→ **THE PROBLEM**: Write out the material below again, line for line, without any images.

→ **RECORDS SHOWN**:

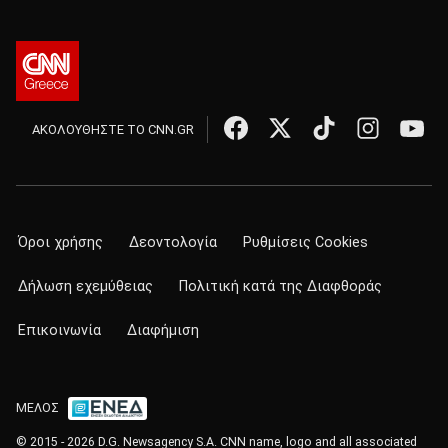
ΑΚΟΛΟΥΘΗΣΤΕ ΤΟ CNN.GR
Όροι χρήσης
Δεοντολογία
Ρυθμίσεις Cookies
Δήλωση εχεμύθειας
Πολιτική κατά της Διαφθοράς
Επικοινωνία
Διαφήμιση
ΜΕΛΟΣ
© 2015 - 2026 D.G. Newsagency S.A. CNN name, logo and all associated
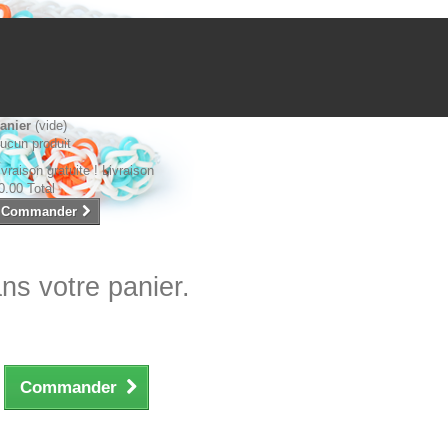
anier
(vide)
ucun produit
ivraison gratuite !
Livraison
0.00
Total
Commander
ans votre panier.
Commander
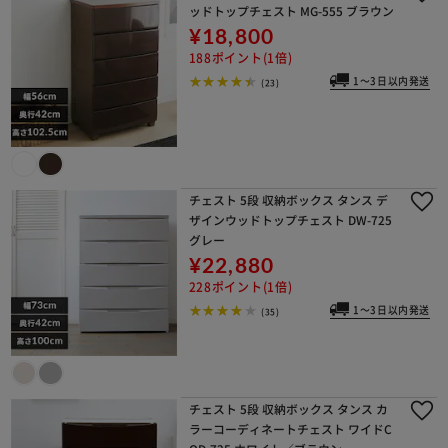
ッドトップチェスト MG-555 ブラウン
¥18,800
188ポイント(1倍)
1～3日以内発送
(23)
チェスト 5段 収納ボックス タンス デ
ザインウッドトップチェスト DW-725
グレー
¥22,880
228ポイント(1倍)
1～3日以内発送
(35)
チェスト 5段 収納ボックス タンス カ
ラーコーディネートチェスト ワイドC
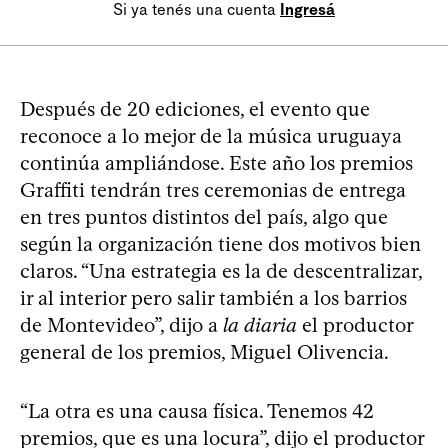
Si ya tenés una cuenta
Ingresá
Después de 20 ediciones, el evento que
reconoce a lo mejor de la música uruguaya
continúa ampliándose. Este año los premios
Graffiti tendrán tres ceremonias de entrega
en tres puntos distintos del país, algo que
según la organización tiene dos motivos bien
claros. “Una estrategia es la de descentralizar,
ir al interior pero salir también a los barrios
de Montevideo”, dijo a
la diaria
el productor
general de los premios, Miguel Olivencia.
“La otra es una causa física. Tenemos 42
premios, que es una locura”, dijo el productor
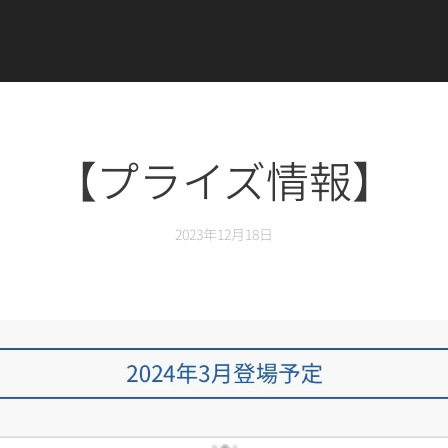
【プライズ情報】
2023年12月18日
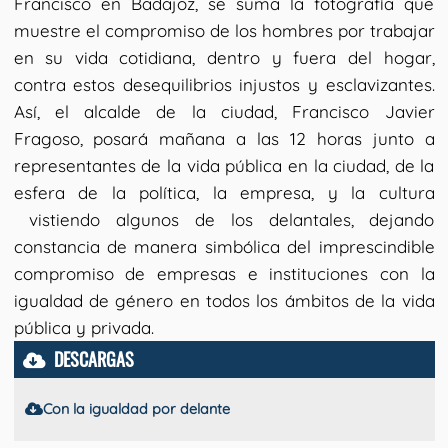
Francisco en Badajoz, se suma la fotografía que
muestre el compromiso de los hombres por trabajar
en su vida cotidiana, dentro y fuera del hogar,
contra estos desequilibrios injustos y esclavizantes.
Así, el alcalde de la ciudad, Francisco Javier
Fragoso, posará mañana a las 12 horas junto a
representantes de la vida pública en la ciudad, de la
esfera de la política, la empresa, y la cultura
vistiendo algunos de los delantales, dejando
constancia de manera simbólica del imprescindible
compromiso de empresas e instituciones con la
igualdad de género en todos los ámbitos de la vida
pública y privada.
DESCARGAS
Con la igualdad por delante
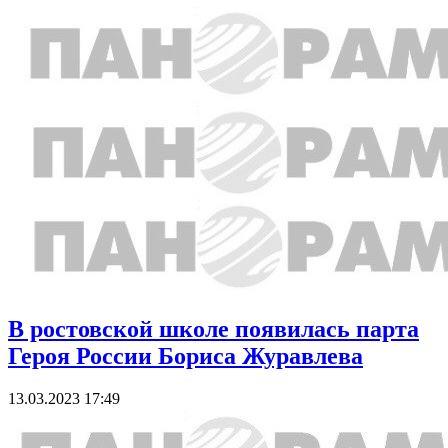
В ростовской школе появилась парта
Героя России Бориса Журавлева
13.03.2023 17:49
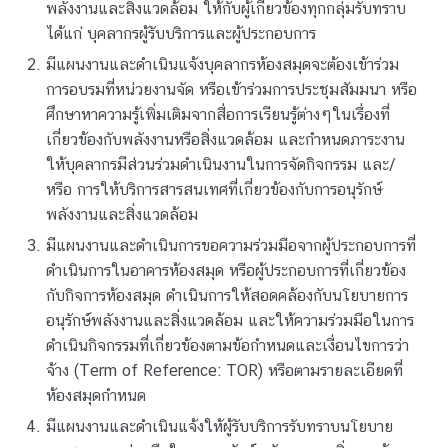
พลังงานและสิ่งแวดล้อม ให้กับผู้เกี่ยวข้องทุกกลุ่มรับทราบ
ได้แก่ บุคลากรผู้รับบริการและผู้ประกอบการ
มีแผนงานและดำเนินแจ้งบุคลากรห้องสมุดจะต้องเข้าร่วม
การอบรมที่หน่วยงานจัด หรือเข้าร่วมการประชุมสัมมนา หรือ
ศึกษาหาความรู้เพิ่มเติมจากสื่อการเรียนรู้ต่างๆในเรื่องที่
เกี่ยวข้องกับพลังงานหรือสิ่งแวดล้อม และกำหนดภาระงาน
ให้บุคลากรมีส่วนร่วมดำเนินงานในการจัดกิจกรรม และ/
หรือ การให้บริการสารสนเทศที่เกี่ยวข้องกับการอนุรักษ์
พลังงานและสิ่งแวดล้อม
มีแผนงานและดำเนินการขอความร่วมมือจากผู้ประกอบการที่
ดำเนินการในอาคารห้องสมุด หรือผู้ประกอบการที่เกี่ยวข้อง
กับกิจการห้องสมุด ดำเนินการให้สอดคล้องกับนโยบายการ
อนุรักษ์พลังงานและสิ่งแวดล้อม และให้ความร่วมมือในการ
ดำเนินกิจกรรมที่เกี่ยวข้องตามข้อกำหนดและเงื่อนไขการว่า
จ้าง (Term of Reference: TOR) หรือตามรายละเอียดที่
ห้องสมุดกำหนด
มีแผนงานและดำเนินแจ้งให้ผู้รับบริการรับทราบนโยบาย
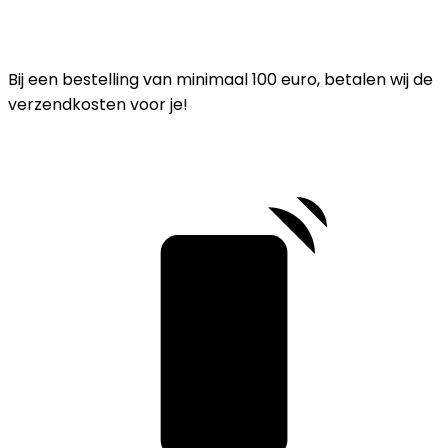
Bij een bestelling van minimaal 100 euro, betalen wij de
verzendkosten voor je!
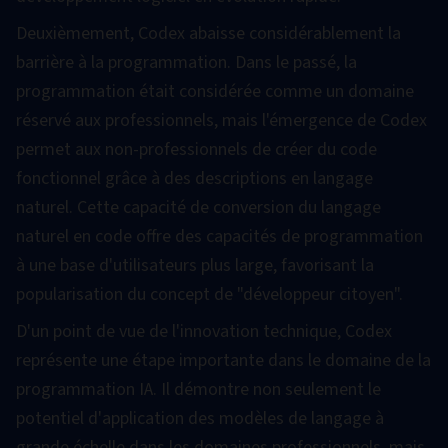
Deuxièmement, Codex abaisse considérablement la
barrière à la programmation. Dans le passé, la
programmation était considérée comme un domaine
réservé aux professionnels, mais l'émergence de Codex
permet aux non-professionnels de créer du code
fonctionnel grâce à des descriptions en langage
naturel. Cette capacité de conversion du langage
naturel en code offre des capacités de programmation
à une base d'utilisateurs plus large, favorisant la
popularisation du concept de "développeur citoyen".
D'un point de vue de l'innovation technique, Codex
représente une étape importante dans le domaine de la
programmation IA. Il démontre non seulement le
potentiel d'application des modèles de langage à
grande échelle dans les domaines professionnels, mais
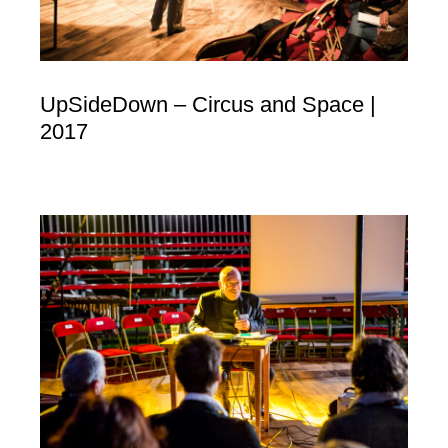
UpSideDown – Circus and Space |
2017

→ **WRITTEN ANSWER**:
ΑΚΟΛΟΥΘΗΣΤΕ ΤΟ CNN.GR
Όροι χρήσης
Δεοντολογία
Ρυθμίσεις Cookies
Δήλωση εχεμύθειας
Πολιτική κατά της Διαφθοράς
Επικοινωνία
Διαφήμιση
ΜΕΛΟΣ
© 2015 - 2026 D.G. Newsagency S.A. CNN name, logo and all associated
anier
(vide)
ucun produit
ivraison gratuite !
Livraison
0.00
Total
Commander
ans votre panier.
Commander
ッドトップチェスト MG-555 ブラウン
¥18,800
188ポイント(1倍)
1～3日以内発送
(23)
チェスト 5段 収納ボックス タンス デ
ザインウッドトップチェスト DW-725
グレー
¥22,880
228ポイント(1倍)
1～3日以内発送
(35)
チェスト 5段 収納ボックス タンス カ
ラーコーディネートチェスト ワイドC
Si ya tenés una cuenta
Ingresá
Después de 20 ediciones, el evento que
reconoce a lo mejor de la música uruguaya
continúa ampliándose. Este año los premios
Graffiti tendrán tres ceremonias de entrega
en tres puntos distintos del país, algo que
según la organización tiene dos motivos bien
claros. “Una estrategia es la de descentralizar,
ir al interior pero salir también a los barrios
de Montevideo”, dijo a
la diaria
el productor
general de los premios, Miguel Olivencia.
“La otra es una causa física. Tenemos 42
premios, que es una locura”, dijo el productor
【プライズ情報】
2023年12月18日
Francisco en Badajoz, se suma la fotografía que
muestre el compromiso de los hombres por trabajar
en su vida cotidiana, dentro y fuera del hogar,
contra estos desequilibrios injustos y esclavizantes.
Así, el alcalde de la ciudad, Francisco Javier
Fragoso, posará mañana a las 12 horas junto a
representantes de la vida pública en la ciudad, de la
esfera de la política, la empresa, y la cultura
vistiendo algunos de los delantales, dejando
constancia de manera simbólica del imprescindible
compromiso de empresas e instituciones con la
igualdad de género en todos los ámbitos de la vida
pública y privada.
DESCARGAS
Con la igualdad por delante
В ростовской школе появилась парта
Героя России Бориса Журавлева
13.03.2023 17:49
พลังงานและสิ่งแวดล้อม ให้กับผู้เกี่ยวข้องทุกกลุ่มรับทราบ
ได้แก่ บุคลากรผู้รับบริการและผู้ประกอบการ
มีแผนงานและดำเนินแจ้งบุคลากรห้องสมุดจะต้องเข้าร่วม
การอบรมที่หน่วยงานจัด หรือเข้าร่วมการประชุมสัมมนา หรือ
ศึกษาหาความรู้เพิ่มเติมจากสื่อการเรียนรู้ต่างๆในเรื่องที่
เกี่ยวข้องกับพลังงานหรือสิ่งแวดล้อม และกำหนดภาระงาน
ให้บุคลากรมีส่วนร่วมดำเนินงานในการจัดกิจกรรม และ/
หรือ การให้บริการสารสนเทศที่เกี่ยวข้องกับการอนุรักษ์
พลังงานและสิ่งแวดล้อม
มีแผนงานและดำเนินการขอความร่วมมือจากผู้ประกอบการที่
ดำเนินการในอาคารห้องสมุด หรือผู้ประกอบการที่เกี่ยวข้อง
กับกิจการห้องสมุด ดำเนินการให้สอดคล้องกับนโยบายการ
อนุรักษ์พลังงานและสิ่งแวดล้อม และให้ความร่วมมือในการ
ดำเนินกิจกรรมที่เกี่ยวข้องตามข้อกำหนดและเงื่อนไขการว่า
จ้าง (Term of Reference: TOR) หรือตามรายละเอียดที่
ห้องสมุดกำหนด
มีแผนงานและดำเนินแจ้งให้ผู้รับบริการรับทราบนโยบาย
Bij een bestelling van minimaal 100 euro, betalen wij de
verzendkosten voor je!
Deuxièmement, Codex abaisse considérablement la
barrière à la programmation. Dans le passé, la
programmation était considérée comme un domaine
réservé aux professionnels, mais l'émergence de Codex
permet aux non-professionnels de créer du code
fonctionnel grâce à des descriptions en langage
naturel. Cette capacité de conversion du langage
naturel en code offre des capacités de programmation
à une base d'utilisateurs plus large, favorisant la
popularisation du concept de "développeur citoyen".
D'un point de vue de l'innovation technique, Codex
représente une étape importante dans le domaine de la
programmation IA. Il démontre non seulement le
potentiel d'application des modèles de langage à
grande échelle dans les domaines professionnels, mais
UpSideDown – Circus and Space |
2017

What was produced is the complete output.